The Fight For Female Education

As is often the case, what is simple in theory is extremely difficult in practice, virtually impossible in some regimes around the world. Even the more ‘liberalised’ societies of the world are plagued by conscious and unconscious biases that create barriers for women to the same educational and career opportunities as their male counterparts.

But in Pakistan, where she grew up, the barriers were more explicit, the situation starker, as the Pakistani Taliban were challenging the incumbent government and fighting for de facto control of certain regions of the country.

Yousafzai was born in 1997 into a lower middle class family of Sunni Muslims from the northwest of Pakistan. She was home schooled by her father, a poet and activist who operated a chain of private schools; he fed her desire to learn and discuss politics, encouraging her to aim for a career in politics. Even at the age of eleven she was already travelling to press events and calling for a universal right to education in the face of Taliban oppression.

Later that year, in 2008, she began working as a political blogger for BBC Urdu, having been proposed by her father when they asked him for children who could write about their experiences and he couldn’t find any whose families were willing to face the risks. She began to write about her experiences in her local district, Swat, as the Taliban swept through challenging the government’s military. They banned the arts and education, destroyed schools in the name of the decree banning female education, and displayed the severed heads of non-compliant police officers in the streets to serve as a threat to others. At this stage her bravery, mirroring that of her father, was breathtaking. But even as danger was closing in she was undeterred from documenting it.

In February 2009 schooling was permitted again for girls but on the condition that they wear burqas and Yousafzai blogged about her school experiences even as violence continued to rage between the military and the Taliban.
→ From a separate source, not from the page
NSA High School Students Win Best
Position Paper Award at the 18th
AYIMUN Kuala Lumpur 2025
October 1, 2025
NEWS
Her father received a death threat after making public criticisms of Taliban fighters around the time she was working with the New York Times on a documentary about the political tensions in the region. The threat served only to highlight the oppression she was fighting against and as she continued to deliver her message to a bigger audience, her platform and reputation grew alongside. 
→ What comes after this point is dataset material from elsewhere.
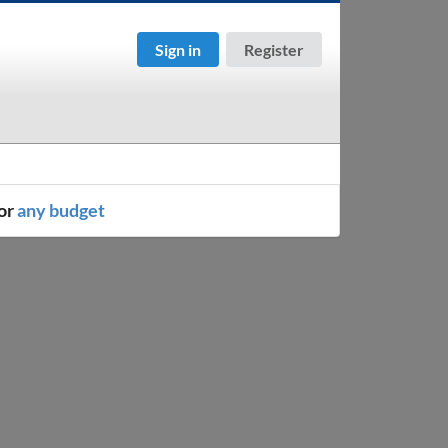
Sign in
Register
or
any budget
In 2011 she was put forward as a candidate for the KidsRights Foundation’s International Children’s Peace Prize, by no less impressive an admirer than the South African human rights legend Desmond Tutu. Later that year she secured an even higher honour, Pakistan's first National Youth Peace Prize and her work was highlighted by the Prime Minister at the time, awarding her the National Peace Award for Youth.


Assassination Attempt

By the time she was fifteen she was already working on founding the Malala Education Foundation, aimed at enabling poorer girls to attend school. This was the year in which the attempt on her life took place.

The Taliban had decided via an official, unanimous vote among leaders that this fifteen-year girl needed to be assassinated. She posed too much of a threat to their values. And so, on 9 October 2012, a masked gunman intercepted her school bus on its way from an exam hall and demanded to know which of the girls on it was Malala Yousafzai. She revealed herself and was shot in the head, left for dead.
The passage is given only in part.